Tom Peeping, there was a fair amount of confusion out there for a while. Many times his birth name was listed as John Golenar, but in recent years someone has been attempting to correct it. I didn't want anyone to come down on me for misuse of the term Latino; lineage is not my forte, but he had a wide mix. I had once read earlier that there was also Irish in there! Whatever it is, he was handsome.

Gingerguy, Constance Towers was in a couple of John Ford westerns (I believe "The Horse Soldiers" and Sergeant Rutledge") and then worked twice to good effect for Sam Fuller. His two movies with her are RIGHT UP YOUR ALLEY! "The Naked Kiss" and "Shock Corridor." You'd adore them, especially the former. Then she was on the daytime soap "Capitol" in a principle role. For my part, I really need to see those OSS movies because I ADORE Jean Dujardin.

VanceMan, thank you! I'm really glad you liked this (and him!)

Stefano, that is amazing! I know Mr. G. lost his hair, but his face seemed to have held up as he aged. He always had such good physical bearing & posture, it seemed. It must be a great memory to have met him.
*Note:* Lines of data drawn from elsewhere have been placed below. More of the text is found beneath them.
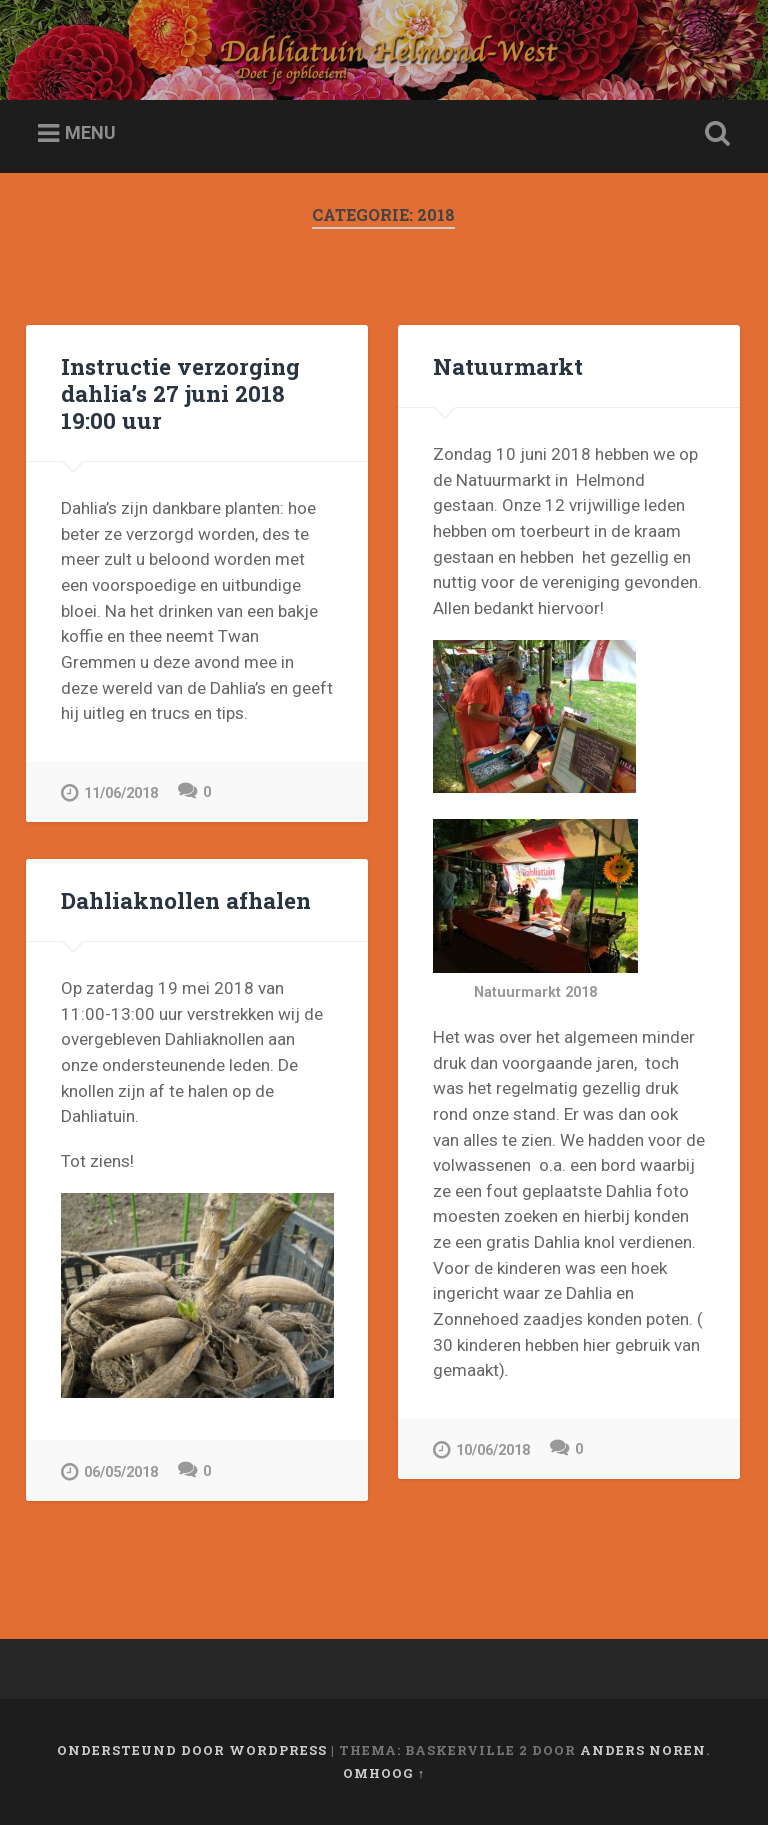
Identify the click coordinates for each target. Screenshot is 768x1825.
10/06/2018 (481, 1449)
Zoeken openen (714, 134)
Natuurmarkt (508, 366)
Thanks, Rick! I know he wasn't the next Spencer Tracy or Fredric March, but he was an amiable and appealing person in most movies he appeared in. I find his voice so soothing for some reason. I think so many times actors focus on their looks and their expressions and neglect the voice which, in the theatre anyway, is the thing that most patrons are able to discern the most clearly unless they're up close!

Gingerguy said...

Poseidon you just blew my mind,"The Naked Kiss" is one of the most shocking, deranged, and fabulous movies I have ever seen. I sure do know who Constance Towers was. John Gavin had great taste. Thanks!